Mumps is a disease caused by a virus that usually spreads through saliva and can infect many parts of the body, especially the parotid salivary glands. These glands, which produce saliva for the mouth, are found toward the back of each cheek, in the area between the ear and jaw. In cases of mumps, these glands typically swell and become painful. After a case of mumps it is very unusual to have a second bout because one attack of mumps almost always gives lifelong protection against another. However, other infections can also cause swelling in the salivary glands, which might lead a parent to mistakenly think a child has had mumps more than once.
Symptoms appear in the first week after the parotid glands begin to swell. Mumps can start with a fever as well as headache and loss of appetite. There can also be nausea, stiff neck, drowsiness and convulsions. The swelling of the parotid glands will then appear and usually painful. Both left and right parotid glands may be affected with one side swelling after a few days of the other. Muscle aches can also be experienced and feeling tiredness. Mumps can lead to serous complications like inflammation and swelling of the brain and other organs.
Encephalitis (inflammation of the brain) and meningitis (inflammation of the lining of the brain) are both rare complications of mumps. Mumps in adolescent and males may also result in orchitis, the inflammation of the testicles. In females, mumps may affect the pancreas or the ovaries causing pain and tenderness in the abdomen.
Inflammation of the ovaries (oophoritis) and inflammation of breast (mastitis) can also occur. Miscarriage in early stage of pregnancy can also happen. Lastly, since the parotid glands are affected and it is near the ears, there is also a risk of deafness, which is permanent.
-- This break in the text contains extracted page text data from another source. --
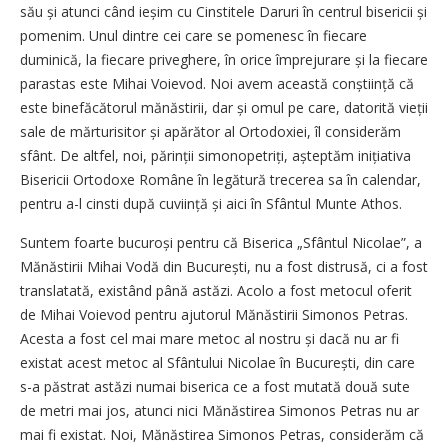
său și atunci când ieșim cu Cinstitele Daruri în centrul bisericii și
pomenim. Unul dintre cei care se pomenesc în fiecare
duminică, la fiecare priveghere, în orice împrejurare și la fiecare
parastas este Mihai Voievod. Noi avem această conștiință că
este binefăcătorul mănăstirii, dar și omul pe care, datorită vieții
sale de mărturisitor și apărător al Ortodoxiei, îl considerăm
sfânt. De altfel, noi, părinții simonopetriți, așteptăm inițiativa
Bisericii Ortodoxe Române în legătură trecerea sa în calendar,
pentru a-l cinsti după cuviință și aici în Sfântul Munte Athos.
Suntem foarte bucuroși pentru că Biserica „Sfântul Nicolae”, a
Mănăstirii Mihai Vodă din București, nu a fost distrusă, ci a fost
translatată, existând până astăzi. Acolo a fost metocul oferit
de Mihai Voievod pentru ajutorul Mănăstirii Simonos Petras.
Acesta a fost cel mai mare metoc al nostru și dacă nu ar fi
existat acest metoc al Sfântului Nicolae în București, din care
s-a păstrat astăzi numai biserica ce a fost mutată două sute
de metri mai jos, atunci nici Mănăstirea Simonos Petras nu ar
mai fi existat. Noi, Mănăstirea Simonos Petras, considerăm că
The mumps virus is contagious and spreads in tiny drops of fluid from the mouth and nose of someone who is infected. It can be passed to others through sneezing, coughing, or even laughing. The virus can also spread to other people through direct contact, such as picking up tissues or using drinking glasses that have been used by the infected person. Surfaces of items can also spread the virus if someone who is sick touches them without washing their hands, and someone else then touches the same surface and then rubs their eyes, mouth, nose. Mumps are most contagious two days before the symptoms begin and up to six days after the symptoms end.
If someone becomes very ill, they should seek medical attention. If someone seeks medical attention, they should call their doctor in advance so that they don’t have to sit in the waiting room for a long time and possibly infect other patients. Mumps can be prevented by vaccination. It is given as a part of measles-mumps-rubella (MMR) immunization. First dose is usually given at 12-15 months of age while the second is given at 4-6 years of age. It is the best way to prevent mumps. Other things people can do to prevent mumps and other infections is to wash hands well and often with soap, and to teach children to wash their hands too. Eating utensils should not be shared, and surfaces that are frequently touched (toys, doorknobs, tables, counters, etc) should also be regularly cleaned with soap and water, or with cleaning wipes.
Mumps is not a virus so it cannot be treated with antibiotics. There is no specific treatment. Supportive care should be given as needed. You can also soothe the swollen parotid glands with either warm or cold packs. Serve a soft, bland diet that does not require a lot of chewing and encourage your child to drink plenty of fluids. Avoid serving tart or acidic fruit juices (like orange juice, grapefruit juice, or lemonade) that make parotid pain worse. Water, decaffeinated soft drinks, and tea are better tolerated.